WORK REQUIRED
Among the entries below, find each line with "mạnh" and show it.

PROVIDED MATERIAL Block Start

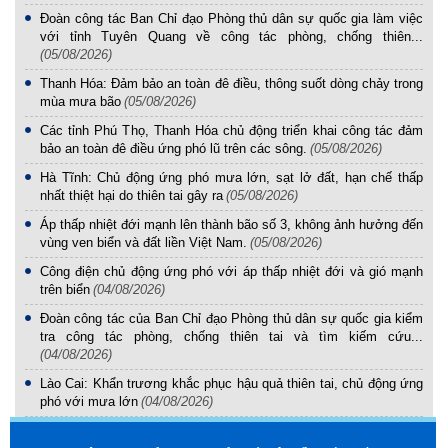
Đoàn công tác Ban Chỉ đạo Phòng thủ dân sự quốc gia làm việc
với tỉnh Tuyên Quang về công tác phòng, chống thiên...
(05/08/2026)
Thanh Hóa: Đảm bảo an toàn đê điều, thông suốt dòng chảy trong
mùa mưa bão
(05/08/2026)
Các tỉnh Phú Thọ, Thanh Hóa chủ động triển khai công tác đảm
bảo an toàn đê điều ứng phó lũ trên các sông.
(05/08/2026)
Hà Tĩnh: Chủ động ứng phó mưa lớn, sạt lở đất, hạn chế thấp
nhất thiệt hại do thiên tai gây ra
(05/08/2026)
Áp thấp nhiệt đới mạnh lên thành bão số 3, không ảnh hưởng đến
vùng ven biển và đất liền Việt Nam.
(05/08/2026)
Công điện chủ động ứng phó với áp thấp nhiệt đới và gió mạnh
trên biển
(04/08/2026)
Đoàn công tác của Ban Chỉ đạo Phòng thủ dân sự quốc gia kiểm
tra công tác phòng, chống thiên tai và tìm kiếm cứu...
(04/08/2026)
Lào Cai: Khẩn trương khắc phục hậu quả thiên tai, chủ động ứng
phó với mưa lớn
(04/08/2026)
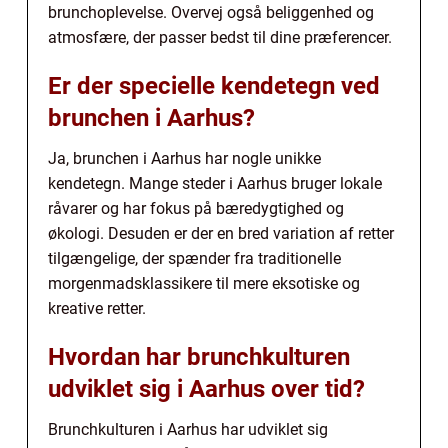
brunchoplevelse. Overvej også beliggenhed og
atmosfære, der passer bedst til dine præferencer.
Er der specielle kendetegn ved
brunchen i Aarhus?
Ja, brunchen i Aarhus har nogle unikke
kendetegn. Mange steder i Aarhus bruger lokale
råvarer og har fokus på bæredygtighed og
økologi. Desuden er der en bred variation af retter
tilgængelige, der spænder fra traditionelle
morgenmadsklassikere til mere eksotiske og
kreative retter.
Hvordan har brunchkulturen
udviklet sig i Aarhus over tid?
Brunchkulturen i Aarhus har udviklet sig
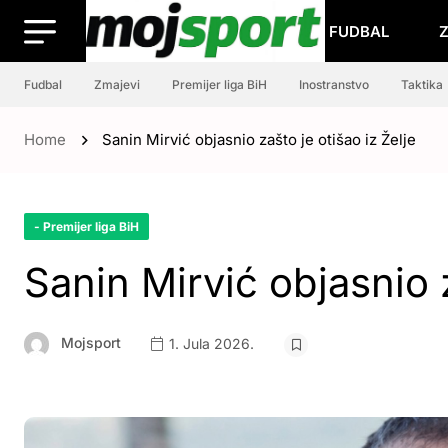
FUDBAL
Fudbal
Zmajevi
Premijer liga BiH
Inostranstvo
Taktika
Home
Sanin Mirvić objasnio zašto je otišao iz Želje
- Premijer liga BiH
Sanin Mirvić objasnio z
Mojsport
1. Jula 2026.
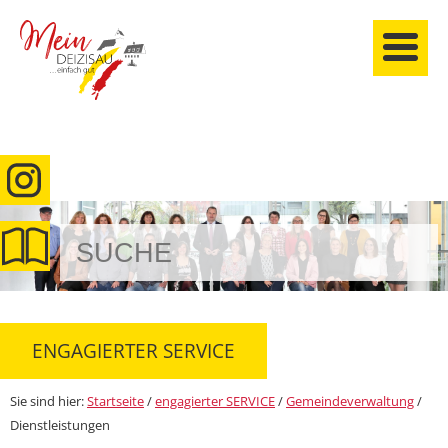
anmelden
ENGAGIERTER SERVICE
Sie sind hier:
Startseite
/
engagierter SERVICE
/
Gemeindeverwaltung
/
Dienstleistungen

PROVIDED MATERIAL Block End

ANSWER FOR THE TASK
Áp thấp nhiệt đới mạnh lên thành bão số 3, không ảnh hưởng đến
Công điện chủ động ứng phó với áp thấp nhiệt đới và gió mạnh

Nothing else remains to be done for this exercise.